Page-level text extractions:
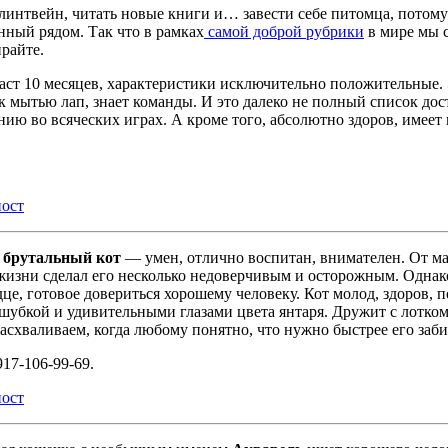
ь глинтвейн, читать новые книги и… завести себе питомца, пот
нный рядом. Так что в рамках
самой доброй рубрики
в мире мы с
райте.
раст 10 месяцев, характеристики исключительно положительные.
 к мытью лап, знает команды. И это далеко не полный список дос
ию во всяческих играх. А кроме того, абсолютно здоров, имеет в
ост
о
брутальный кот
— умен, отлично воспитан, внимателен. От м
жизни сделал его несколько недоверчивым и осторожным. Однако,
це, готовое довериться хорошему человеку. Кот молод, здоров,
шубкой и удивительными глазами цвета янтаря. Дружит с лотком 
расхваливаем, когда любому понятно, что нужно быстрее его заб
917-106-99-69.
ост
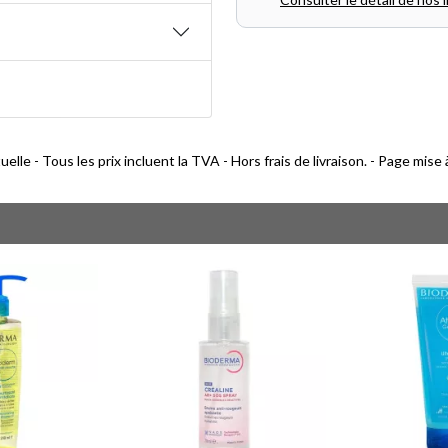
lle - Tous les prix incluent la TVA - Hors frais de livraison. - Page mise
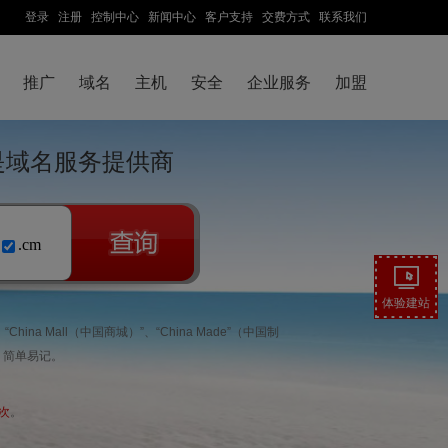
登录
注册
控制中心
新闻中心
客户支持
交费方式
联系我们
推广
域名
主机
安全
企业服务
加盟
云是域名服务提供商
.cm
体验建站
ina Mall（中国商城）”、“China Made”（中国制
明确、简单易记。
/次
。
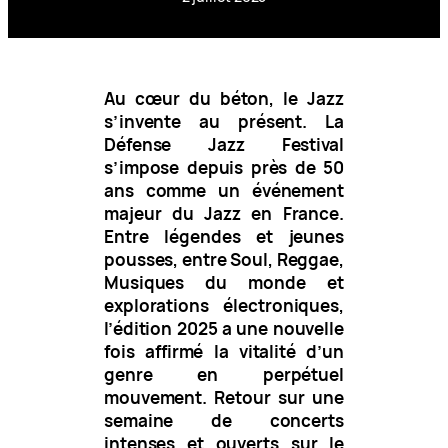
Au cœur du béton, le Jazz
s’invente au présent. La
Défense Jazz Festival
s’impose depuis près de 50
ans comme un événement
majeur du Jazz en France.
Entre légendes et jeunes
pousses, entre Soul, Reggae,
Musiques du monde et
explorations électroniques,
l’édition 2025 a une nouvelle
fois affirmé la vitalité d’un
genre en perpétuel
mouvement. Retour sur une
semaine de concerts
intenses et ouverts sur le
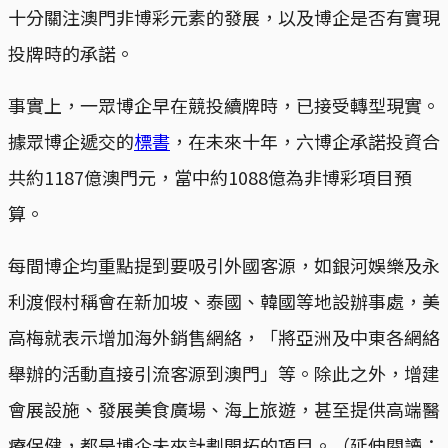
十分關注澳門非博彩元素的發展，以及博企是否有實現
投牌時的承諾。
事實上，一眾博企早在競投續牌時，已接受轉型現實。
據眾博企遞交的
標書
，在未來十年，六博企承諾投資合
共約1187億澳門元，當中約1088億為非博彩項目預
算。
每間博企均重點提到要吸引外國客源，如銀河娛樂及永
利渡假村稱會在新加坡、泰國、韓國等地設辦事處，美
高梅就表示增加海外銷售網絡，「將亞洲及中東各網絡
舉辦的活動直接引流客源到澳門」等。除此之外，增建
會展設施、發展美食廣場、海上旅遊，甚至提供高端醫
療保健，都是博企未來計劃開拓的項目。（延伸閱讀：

- _BRIEF_
Transcribe all of the lines above exactly as given. The pictures stay out.

- _ANSWER TO THIS EXERCISE_
ь глинтвейн, читать новые книги и… завести себе питомца, пот
нный рядом. Так что в рамках
самой доброй рубрики
в мире мы с
райте.
раст 10 месяцев, характеристики исключительно положительные.
 к мытью лап, знает команды. И это далеко не полный список дос
ию во всяческих играх. А кроме того, абсолютно здоров, имеет в
ост
о
брутальный кот
— умен, отлично воспитан, внимателен. От м
жизни сделал его несколько недоверчивым и осторожным. Однако,
це, готовое довериться хорошему человеку. Кот молод, здоров,
шубкой и удивительными глазами цвета янтаря. Дружит с лотком 
расхваливаем, когда любому понятно, что нужно быстрее его заб
917-106-99-69.
ост
lle - Tous les prix incluent la TVA - Hors frais de livraison. - Page mise
登录
注册
控制中心
新闻中心
客户支持
交费方式
联系我们
推广
域名
主机
安全
企业服务
加盟
云是域名服务提供商
.cm
体验建站
ina Mall（中国商城）”、“China Made”（中国制
明确、简单易记。
/次
。
Au cœur du béton, le Jazz
s’invente au présent. La
Défense Jazz Festival
s’impose depuis près de 50
ans comme un événement
majeur du Jazz en France.
Entre légendes et jeunes
pousses, entre Soul, Reggae,
Musiques du monde et
explorations électroniques,
l’édition 2025 a une nouvelle
fois affirmé la vitalité d’un
genre en perpétuel
mouvement. Retour sur une
semaine de concerts
intenses et ouverts sur le
十分關注澳門非博彩元素的發展，以及博企是否有實現
投牌時的承諾。
事實上，一眾博企早在競投續牌時，已接受轉型現實。
據眾博企遞交的
標書
，在未來十年，六博企承諾投資合
共約1187億澳門元，當中約1088億為非博彩項目預
算。
每間博企均重點提到要吸引外國客源，如銀河娛樂及永
利渡假村稱會在新加坡、泰國、韓國等地設辦事處，美
高梅就表示增加海外銷售網絡，「將亞洲及中東各網絡
舉辦的活動直接引流客源到澳門」等。除此之外，增建
會展設施、發展美食廣場、海上旅遊，甚至提供高端醫
療保健，都是博企未來計劃開拓的項目。（延伸閱讀：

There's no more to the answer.